Harini Iyengar is running for Hackney Mayor. Photograph: Women’s Equality Party

The Women’s Equality Party’s first ever candidate for Mayor of Hackney says she wants to look at all council policy through a “gender lens” to help the borough’s women and children.

Harini Iyengar, who is also standing for a council seat in Dalson, told the Citizen that she wants to be Mayor to make sure the voices of Hackney’s women are heard.

“We’re seen as a minority party, as a narrow party, but women are 50 per cent of the population”, she said, in an interview this week.

“We have a monolith in Hackney Council and women’s political voices have not been heard.

“The Women’s Equality Party would apply a gender lens to all of our economic choices.

“Particularly in the climate of austerity – it’s shown that of every £100 pounds saved, £86 came from the pockets of women.”

Iyengar, a Hackney resident of ten years, pledged to tackle the borough’s growing “inequality between the haves and the have nots”.

She said: “I welcome Hackney as a borough becoming richer but not if it’s not being shared out.”

Iyengar is a barrister and Oxford graduate who was born in Manchester to parents who immigrated from India to work as doctors for the NHS.

She and has lived in east London for 20 years, raising three children as a single parent, and was a founding member of the WEP and is one of its national spokespeople.

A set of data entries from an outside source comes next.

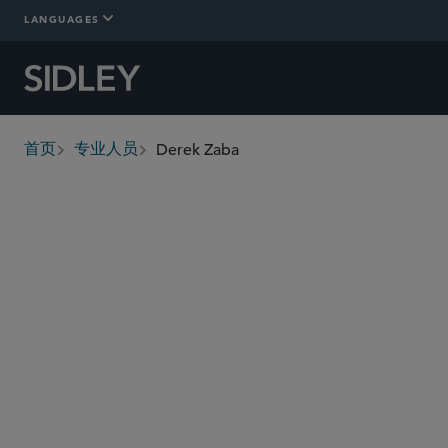
LANGUAGES
Derek Zaba
首页
专业人员
breadcrumbs
dzaba
@sidley.com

The party was set up in March 2015 by journalist Catherine Mayer and broadcaster and author Sandi Toksvig to put women’s equality on the political agenda.

Iyengar wants to stop cuts to special educational needs and disabilities (SEND), fight sexual harassment and combat temporary or expensive housing for lone parents.

She supports free universal childcare, and local communities having more of a say in how they are governed.

“So many residents in Hackney feel that they aren’t listened to”, she said.

Iyengar also called for parties to work together to solve the problems facing residents, “such as making sure children’s services are properly funded.”

“That’s not a loss of money, it’s actually investing in the future of these children.”